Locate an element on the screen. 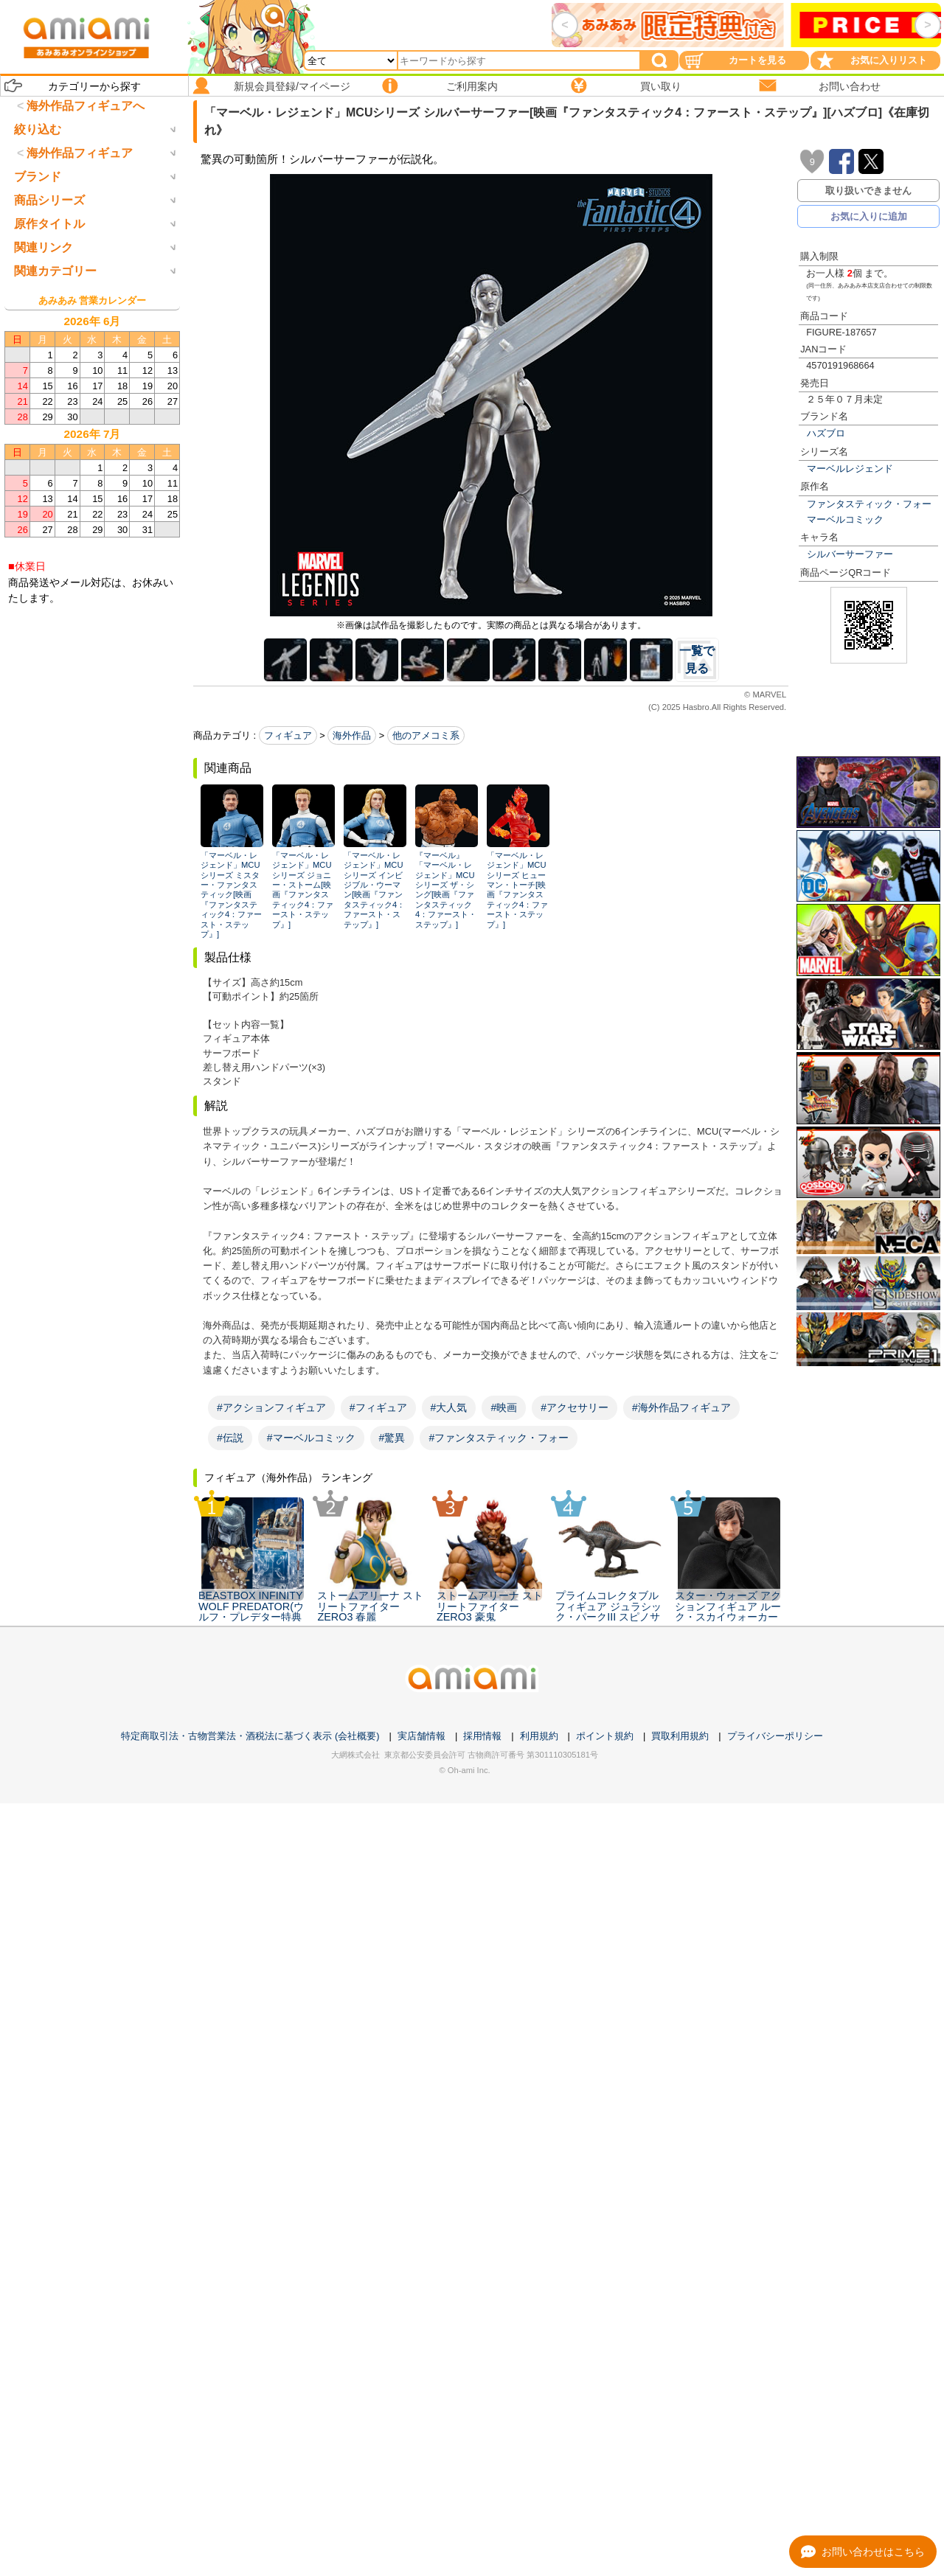 Image resolution: width=944 pixels, height=2576 pixels. #フィギュア is located at coordinates (378, 1407).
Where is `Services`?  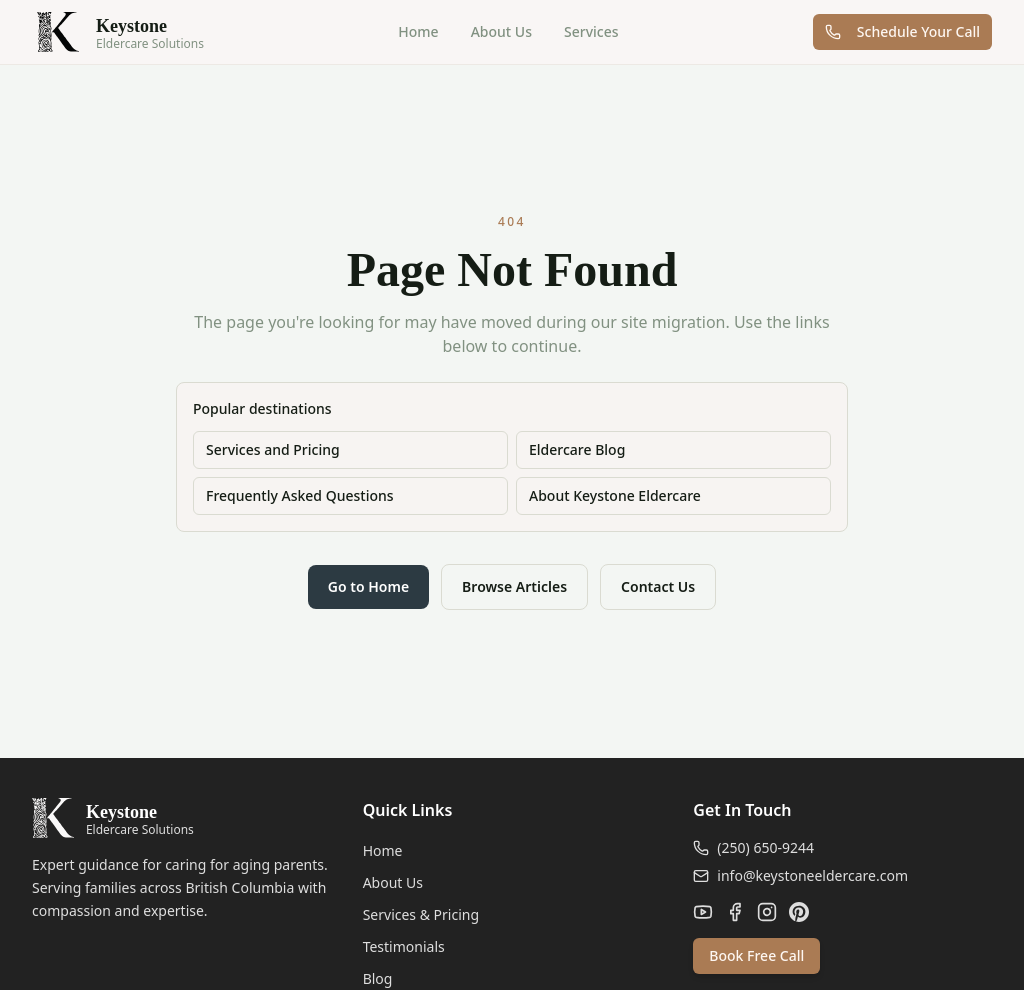 Services is located at coordinates (591, 31).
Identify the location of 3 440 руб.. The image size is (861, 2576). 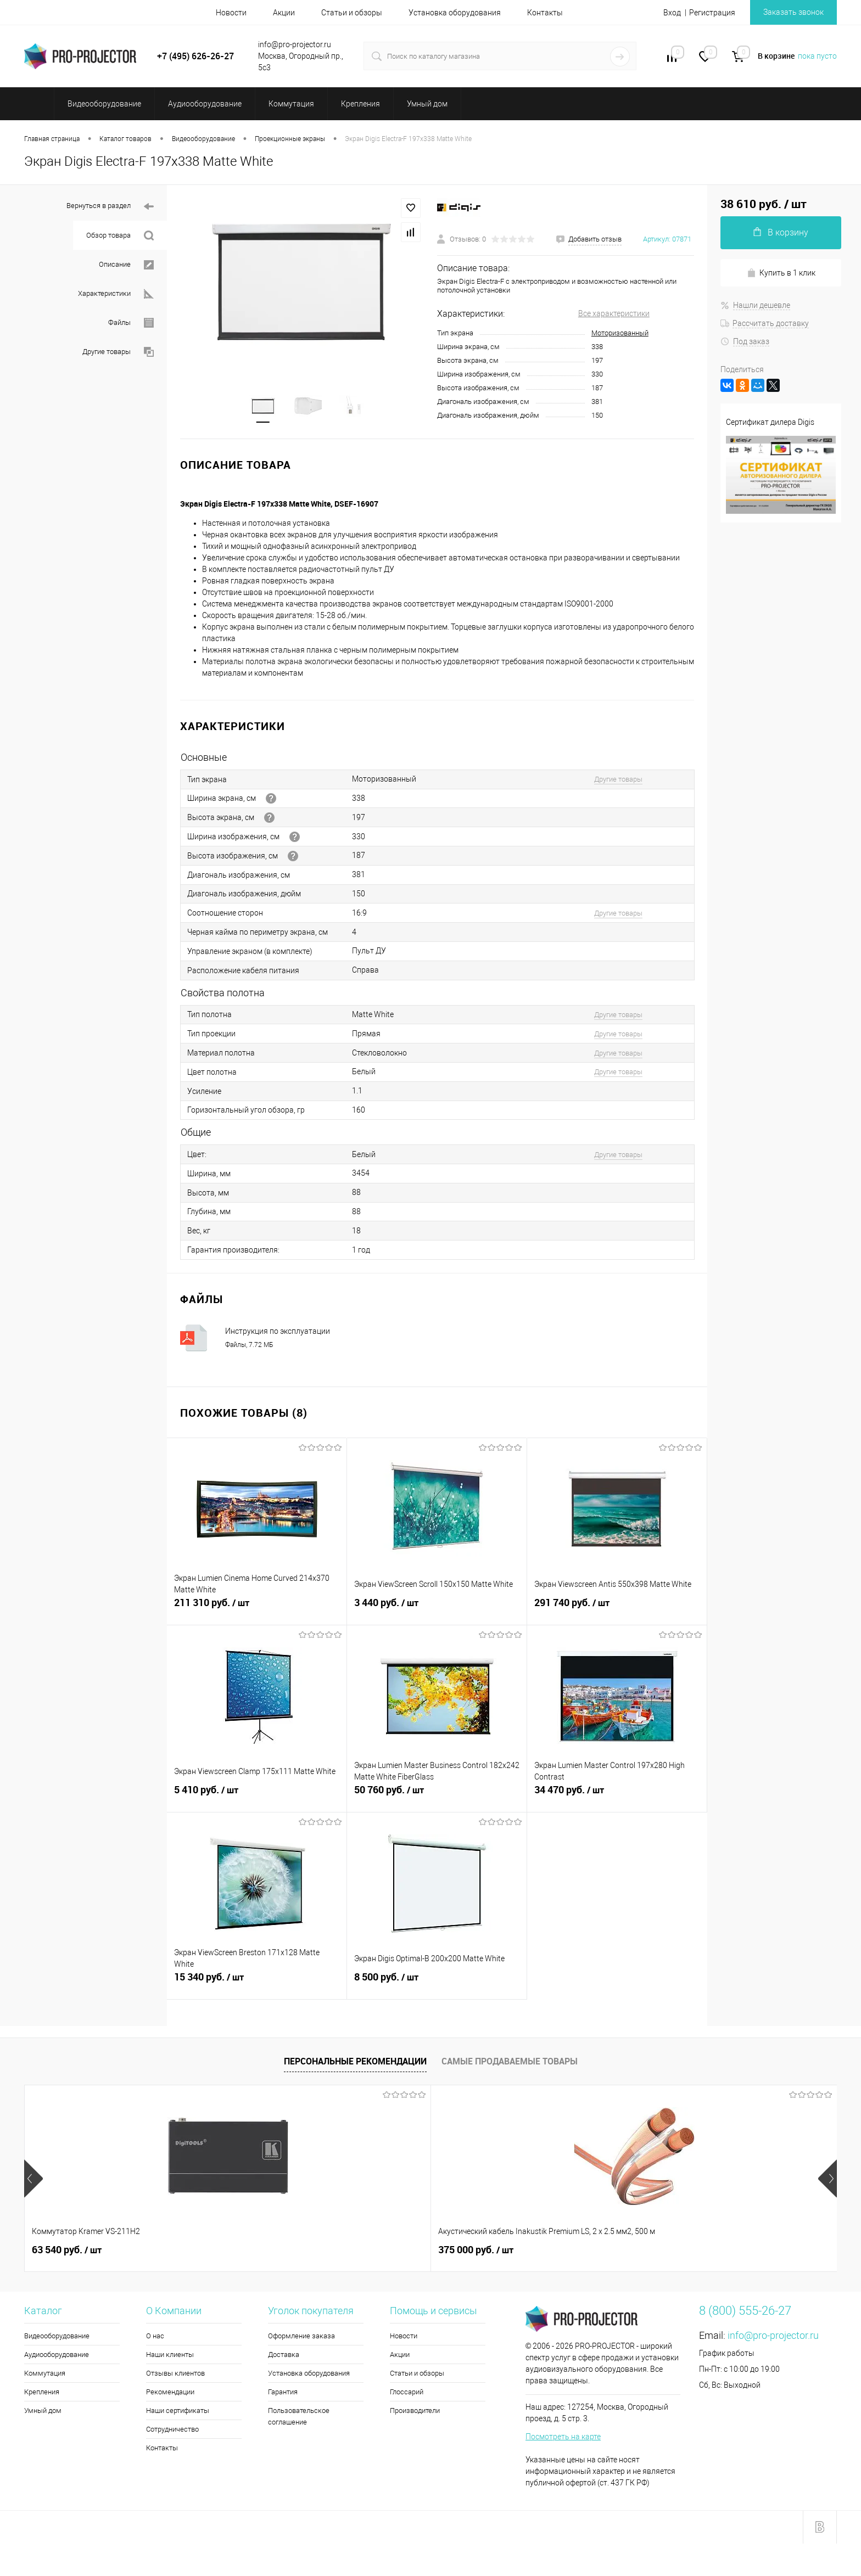
(436, 1611).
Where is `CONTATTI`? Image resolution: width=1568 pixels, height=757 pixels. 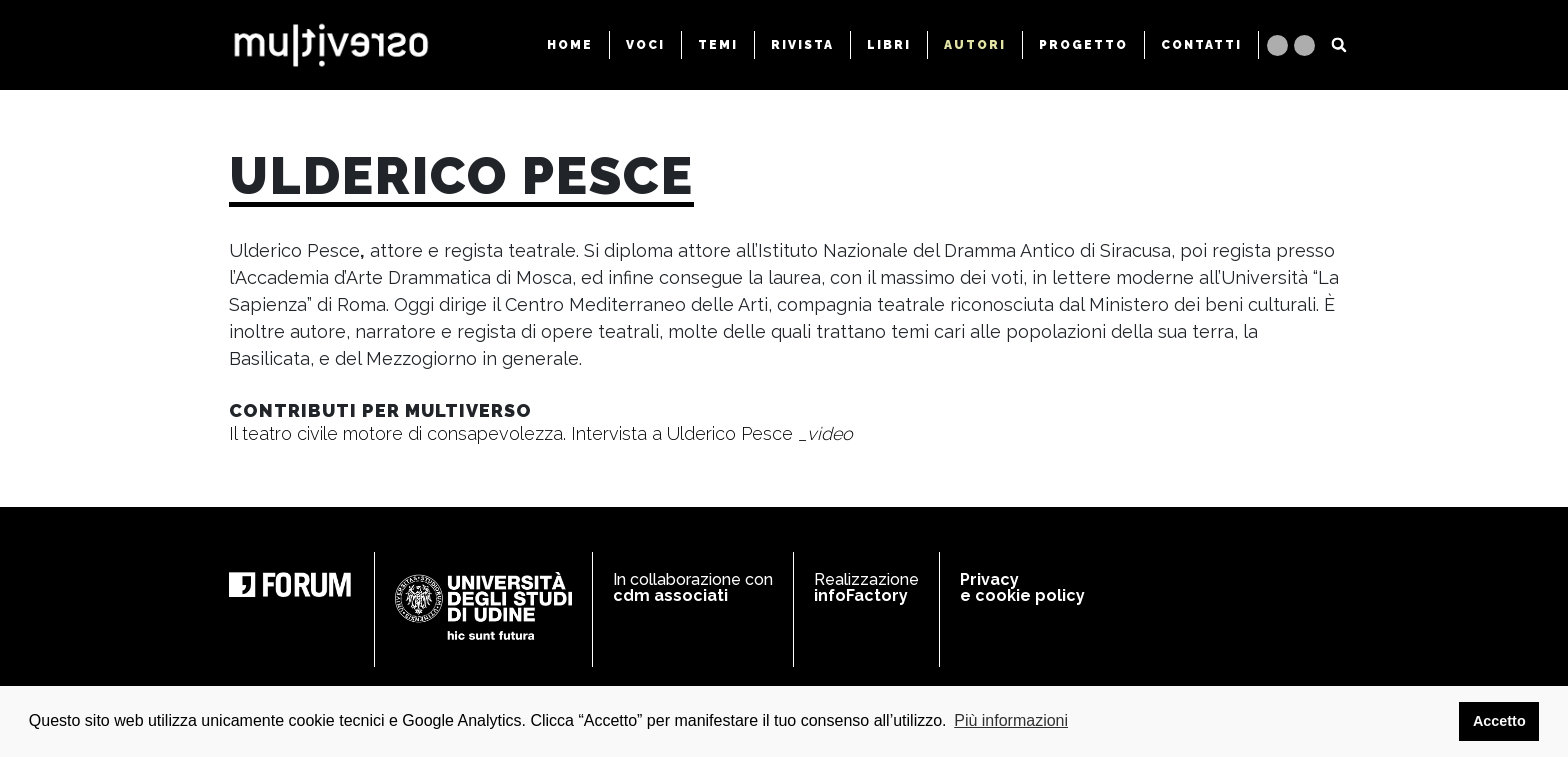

| What to work on |
All lines from the one holding "Identify the location" to the end of the listing above need to be duplicated exactly. None of the pictures should be included.

| Finished exercise |
Identify the location of 3 440 руб.. The image size is (861, 2576). 
(436, 1611).
Where is `CONTATTI`? Image resolution: width=1568 pixels, height=757 pixels. 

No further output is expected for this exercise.